Special effects such as embossing, foiling or die cutting are terrific ways to add style and interest to your printed piece. While each one brings a different appeal, setting up your artwork so your piece prints successfully is the same for all three.
The primary goal when setting up your artwork is to make sure your print partner can easily identify the area on your piece that is being embossed, foiled or cut. This is best done by making the special effect you’re using stand out in your print file.
As a first piece of advice, only use professional desktop layout programs such as InDesign or Illustrator to create projects with special effects. Using these programs will allow you to create your file as vector art. This is a must since the machines and presses that read your file to create special effects can only read vector information.
To get started, create a new swatch from the swatches panel in InDesign or Illustrator and give it a name like “foil,” or “emboss,” or “die line” depending on what effect you’re setting up.
Make this swatch’s type Spot Color, then pick a highly noticeable color like magenta and make it 100%. To ensure this spot color does not knock out other print elements, set it to overprint.
You can then go about creating the die line, emboss or foil area on a separate layer in your artwork. This will let you toggle the effect’s visibility on and off as needed.

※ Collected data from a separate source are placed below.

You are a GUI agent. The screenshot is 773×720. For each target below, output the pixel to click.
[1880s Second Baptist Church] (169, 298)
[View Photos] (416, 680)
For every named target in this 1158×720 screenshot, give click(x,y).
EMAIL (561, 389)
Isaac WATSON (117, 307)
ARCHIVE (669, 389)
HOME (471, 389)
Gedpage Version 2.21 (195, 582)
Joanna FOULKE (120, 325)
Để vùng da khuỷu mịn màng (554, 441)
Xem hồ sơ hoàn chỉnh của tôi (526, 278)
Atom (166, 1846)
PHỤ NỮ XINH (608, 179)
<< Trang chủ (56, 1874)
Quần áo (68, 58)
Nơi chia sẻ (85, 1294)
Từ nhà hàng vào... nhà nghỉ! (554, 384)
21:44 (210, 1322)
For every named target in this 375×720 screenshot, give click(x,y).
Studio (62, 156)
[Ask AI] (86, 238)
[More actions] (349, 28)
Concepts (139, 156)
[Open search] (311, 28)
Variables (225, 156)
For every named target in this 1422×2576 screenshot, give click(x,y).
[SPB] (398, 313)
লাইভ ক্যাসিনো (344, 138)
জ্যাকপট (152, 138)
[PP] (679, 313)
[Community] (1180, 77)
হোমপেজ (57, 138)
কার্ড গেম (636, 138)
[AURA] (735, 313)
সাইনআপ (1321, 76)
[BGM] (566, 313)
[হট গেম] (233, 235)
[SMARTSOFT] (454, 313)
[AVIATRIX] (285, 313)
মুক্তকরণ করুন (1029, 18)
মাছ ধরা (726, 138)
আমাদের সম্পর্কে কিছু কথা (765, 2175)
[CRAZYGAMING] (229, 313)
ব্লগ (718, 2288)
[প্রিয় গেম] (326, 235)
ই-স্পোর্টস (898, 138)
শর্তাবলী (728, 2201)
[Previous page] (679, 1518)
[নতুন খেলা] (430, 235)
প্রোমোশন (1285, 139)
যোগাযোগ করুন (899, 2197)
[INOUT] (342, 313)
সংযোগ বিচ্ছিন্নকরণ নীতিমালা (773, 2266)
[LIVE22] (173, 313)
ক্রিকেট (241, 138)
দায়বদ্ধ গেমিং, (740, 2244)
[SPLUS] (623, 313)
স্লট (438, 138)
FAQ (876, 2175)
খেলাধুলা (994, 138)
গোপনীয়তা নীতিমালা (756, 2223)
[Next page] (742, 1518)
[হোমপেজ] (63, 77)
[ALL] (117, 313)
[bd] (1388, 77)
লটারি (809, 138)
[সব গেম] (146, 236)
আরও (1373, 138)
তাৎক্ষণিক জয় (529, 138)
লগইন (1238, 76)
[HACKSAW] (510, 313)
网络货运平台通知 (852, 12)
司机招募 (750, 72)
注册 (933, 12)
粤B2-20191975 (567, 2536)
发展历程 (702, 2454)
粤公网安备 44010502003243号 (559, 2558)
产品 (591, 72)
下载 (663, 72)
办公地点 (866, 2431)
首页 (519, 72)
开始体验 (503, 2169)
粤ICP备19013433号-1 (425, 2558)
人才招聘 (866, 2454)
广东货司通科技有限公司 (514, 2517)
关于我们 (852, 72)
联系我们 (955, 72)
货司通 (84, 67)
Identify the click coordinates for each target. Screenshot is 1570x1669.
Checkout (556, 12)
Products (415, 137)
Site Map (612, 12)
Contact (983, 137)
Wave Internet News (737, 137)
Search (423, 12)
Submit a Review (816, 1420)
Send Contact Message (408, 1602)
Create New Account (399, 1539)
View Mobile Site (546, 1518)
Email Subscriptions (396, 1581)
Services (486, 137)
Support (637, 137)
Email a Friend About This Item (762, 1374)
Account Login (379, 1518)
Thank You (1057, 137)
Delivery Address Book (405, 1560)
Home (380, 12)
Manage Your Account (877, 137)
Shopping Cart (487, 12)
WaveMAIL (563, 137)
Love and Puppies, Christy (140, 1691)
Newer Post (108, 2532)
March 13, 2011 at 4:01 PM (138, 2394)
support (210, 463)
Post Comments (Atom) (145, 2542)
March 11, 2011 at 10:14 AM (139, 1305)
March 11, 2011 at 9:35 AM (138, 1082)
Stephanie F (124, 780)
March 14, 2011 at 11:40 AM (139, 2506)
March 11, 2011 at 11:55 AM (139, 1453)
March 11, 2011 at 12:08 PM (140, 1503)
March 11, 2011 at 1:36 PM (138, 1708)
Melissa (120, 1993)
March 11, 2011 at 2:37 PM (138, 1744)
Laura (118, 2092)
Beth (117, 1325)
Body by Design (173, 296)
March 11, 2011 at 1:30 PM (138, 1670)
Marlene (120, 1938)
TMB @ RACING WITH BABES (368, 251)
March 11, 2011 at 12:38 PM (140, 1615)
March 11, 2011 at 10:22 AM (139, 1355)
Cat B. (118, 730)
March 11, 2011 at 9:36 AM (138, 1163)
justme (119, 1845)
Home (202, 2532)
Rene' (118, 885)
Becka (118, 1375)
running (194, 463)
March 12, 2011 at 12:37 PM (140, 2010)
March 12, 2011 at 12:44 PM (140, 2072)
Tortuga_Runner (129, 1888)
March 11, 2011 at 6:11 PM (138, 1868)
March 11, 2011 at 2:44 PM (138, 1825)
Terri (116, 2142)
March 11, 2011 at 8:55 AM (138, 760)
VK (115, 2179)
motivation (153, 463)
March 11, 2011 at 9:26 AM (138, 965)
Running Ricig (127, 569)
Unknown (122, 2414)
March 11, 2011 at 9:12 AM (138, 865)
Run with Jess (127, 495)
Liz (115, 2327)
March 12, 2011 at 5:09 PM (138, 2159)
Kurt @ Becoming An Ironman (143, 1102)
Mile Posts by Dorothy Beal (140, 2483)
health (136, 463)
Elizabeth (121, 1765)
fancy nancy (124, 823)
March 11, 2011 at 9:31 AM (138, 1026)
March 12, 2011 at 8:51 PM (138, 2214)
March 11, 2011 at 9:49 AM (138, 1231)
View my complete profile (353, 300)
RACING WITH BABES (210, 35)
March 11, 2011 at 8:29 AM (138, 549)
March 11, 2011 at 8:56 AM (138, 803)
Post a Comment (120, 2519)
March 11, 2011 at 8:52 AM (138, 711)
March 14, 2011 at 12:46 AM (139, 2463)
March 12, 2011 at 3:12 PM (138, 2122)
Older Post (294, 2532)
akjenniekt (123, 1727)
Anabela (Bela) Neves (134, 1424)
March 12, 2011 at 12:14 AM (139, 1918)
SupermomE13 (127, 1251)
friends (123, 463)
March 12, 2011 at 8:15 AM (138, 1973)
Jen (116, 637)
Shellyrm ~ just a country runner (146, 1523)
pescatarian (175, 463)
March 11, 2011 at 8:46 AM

For foiling and embossing, make the area to be embossed or foiled 100% of your spot color. Only the areas covered by this “spot color” will get embossed or be printed with foil.
If doing a die cut, make sure you create some space between text or any design elements and the die line. You don’t want to have anything important cut off by the die.
When submitting your file to your printer you can submit all your artwork in one file if you have the special effect set up on its own layer.
However, if you want to be extra careful, you can submit two files—one with your complete artwork including the effect layer, and one with just your special effect layer.